Accommodation Association of Australia (AAoA) says companies which are platforms for residential properties being used for tourism accommodation are continuing to avoid paying their fair share of taxes in Australia and it’s not on.
The Association says this week’s ruling issued by the Australian Taxation Office (ATO) regarding the sharing economy is inconsistent.
“The ATO has determined that if you make a car available for public hire and use it to transport passengers for a fare, you are required to be registered for GST regardless of your turnover,” said AAoA CEO, Richard Munro.

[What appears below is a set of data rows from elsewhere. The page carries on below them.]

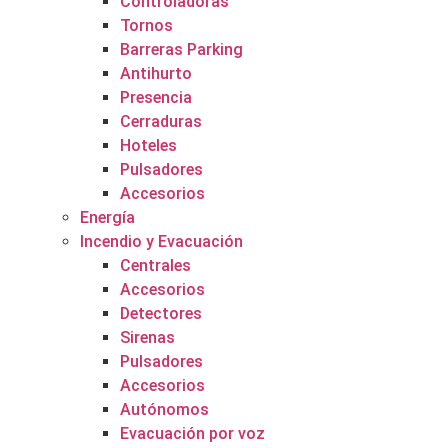
Controladoras
Tornos
Barreras Parking
Antihurto
Presencia
Cerraduras
Hoteles
Pulsadores
Accesorios
Energía
Incendio y Evacuación
Centrales
Accesorios
Detectores
Sirenas
Pulsadores
Accesorios
Autónomos
Evacuación por voz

“Yet, if you make a room in your property available for public hire and charge a fee, GST doesn’t apply.
“Surely, the most sensible approach would be for the ATO to ensure that all companies operating in Australia’s sharing economy pay the same taxes as ‘bricks and mortar’ companies, including GST and company tax,” he said.
Munro’s comments came following an ATO ruling whereby Uber car drivers have been given less than three months to start paying GST, yet the 35,000 Airbnb hosts in Australia won’t have to collect GST or even register for it.
“Airbnb welcomes this announcement by the ATO,” Airbnb’s Australian General Manager, Sam McDonagh said in a statement. “It’s another signal that the sharing economy is here to stay in Australia.”
However, the ATO said Airbnb hosts would still need to declare any income earned from the service and if they didn’t, it would be declared as tax evasion.
Munro said the reaction of some sharing economy companies is evidence that a more detailed policy response is required.
He said: “Many operators in Australia’s accommodation industry are asking the question: ‘does Airbnb pay company tax in Australia; indeed, does it pay any tax in Australia?’
“If it doesn’t, then it is free-riding on the bricks and mortar operators in the tourism industry who pay company tax that, in part, goes towards funding organisations like Tourism Australia, which has responsibility for driving visitation to Australia.
“It appears as if Airbnb has plenty of money to spend on marketing, including sponsoring high-profile Australian sporting clubs and major advertising campaigns, while it is seemingly paying little or no tax in Australia.
“This is in addition to the existing legal question marks which hang over property owners who rent out rooms through Airbnb and other similar platforms such as compliance fire and safety, insurance and disability access to name just a few,” he said.